Protective effects of hydrogen gas against spinal cord ischemia-reperfusion injury

J Thorac Cardiovasc Surg. 2021 May 4;S0022-5223(21)00762-5. doi: 10.1016/j.jtcvs.2021.04.077. Online ahead of print.

Abstract

Objective: This experimental study aimed to assess the efficacy of hydrogen gas inhalation against spinal cord ischemia-reperfusion injury and reveal its mechanism by measuring glutamate concentration in the ventral horn using an in vivo microdialysis method.

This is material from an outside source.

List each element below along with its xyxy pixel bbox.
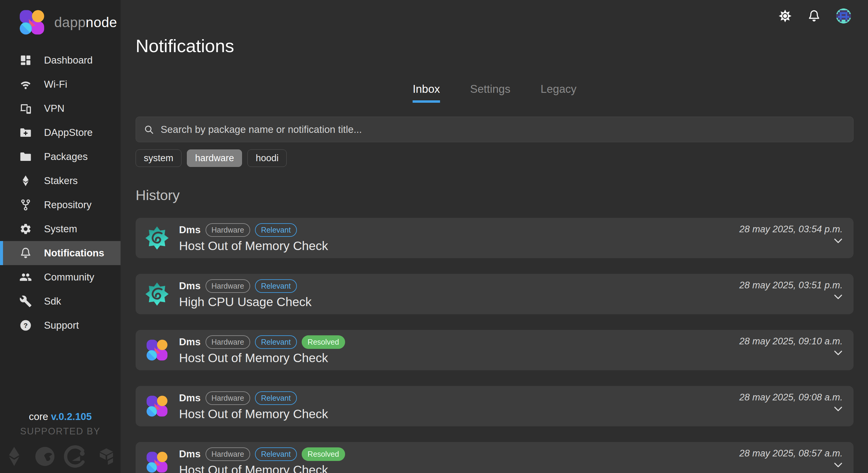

Methods: Male Sprague-Dawley rats were divided into the following 6 groups: sham, only spinal ischemia, 3% hydrogen gas (spinal ischemia + 3% hydrogen gas), 2% hydrogen gas (spinal ischemia + 2% hydrogen gas), 1% hydrogen gas (spinal ischemia + 1% hydrogen gas), and hydrogen gas dihydrokainate (spinal ischemia + dihydrokainate [selective inhibitor of glutamate transporter-1] + 3% hydrogen gas). Hydrogen gas inhalation was initiated 10 minutes before the ischemia. For the hydrogen gas dihydrokainate group, glutamate transporter-1 inhibitor was administered 20 minutes before the ischemia. Immunofluorescence was performed to assess the expression of glutamate transporter-1 in the ventral horn.

Results: The increase in extracellular glutamate induced by spinal ischemia was significantly suppressed by 3% hydrogen gas inhalation (P < .05). This effect was produced in increasing order: 1%, 2%, and 3%. Conversely, the preadministration of glutamate transporter-1 inhibitor diminished the suppression of spinal ischemia-induced glutamate increase observed during the inhalation of 3% hydrogen gas. Immunofluorescence indicated the expression of glutamate transporter-1 in the spinal ischemia group was significantly decreased compared with the sham group, which was attenuated by 3% hydrogen gas inhalation (P < .05).

Conclusions: Our study demonstrated hydrogen gas inhalation exhibits a protective and concentration-dependent effect against spinal ischemic injury, and glutamate transporter-1 has an important role in the protective effects against spinal cord injury.

Keywords: glutamate transporter-1; hydrogen gas; in vivo microdialysis; ischemia–reperfusion injury; neuroprotection.